I have not posted regarding my sitch on these boards in quite some time. I was posting over in Newcomers for awhile, but my W discovered the site so I stopped. That was several months ago and I don't think she checks these boards anymore. So I feel it's time to start again since we are beginning a new, and even more depressing, chapter in this journey.
By way of background (I'll try to make this brief), my W is in the Military. She recently returned from being overseas in the middle east for one year. While she was there I played the role of single parent to our two girls and she unfortunately played the role of just being single. She is involved with another married man who has two very young children. :-(. She returned about 3 months ago. She first informed me she wanted a D last April when we met up in Hawaii for a visit with her. I was shocked to say the least. However at that time she assured me there was not an OM and that we would try and work on the relationship when she returned. Both were lies evidently to get me to move the kids across the country to be where she was being stationed next.

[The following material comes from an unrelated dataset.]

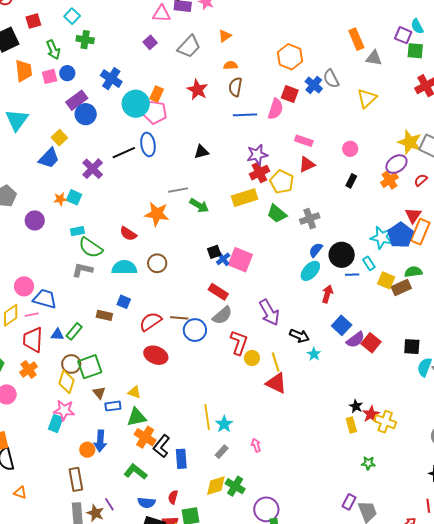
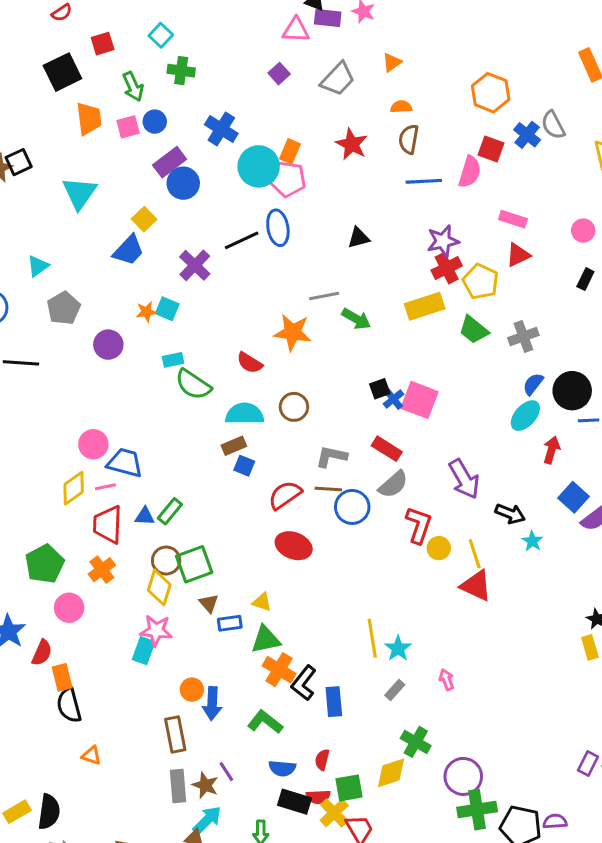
gray L-shape: (82, 270) -> (331, 457), moved
brown rectangle: (104, 315) -> (234, 446), moved, turned -35
blue arrow: (100, 441) -> (212, 703), moved
yellow diamond: (216, 486) -> (391, 773), moved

Skip to today, she has informed me that she wants to talk with me about moving out. She is considering buying a house. Says I can keep the girls, but she wants joint custody and equal time with them. She wants to share costs equally in everything and make this as easy as possible.
My issues, are that if I go the route of "joint physical custody" I will not be able to get adequate, or possibly any, child support (I know a question I need to talk to a L about). She makes more than I do, due to the fact that her being in the military has required me to change jobs every 2 to 3 years and it's hard to have career and salary progression when you do that.
Also, I still would like to save this marriage if possible - that appears really unlikely so I'm hoping for some advice on how to approach this meeting without further alienating her, but still standing firm on my needs and wants (i.e. adequate support). She is still in contact with the OM which is another issue as well.
Sorry if this is somewhat scatterbrained and doesn't make sense. I'm under a bit of stress today.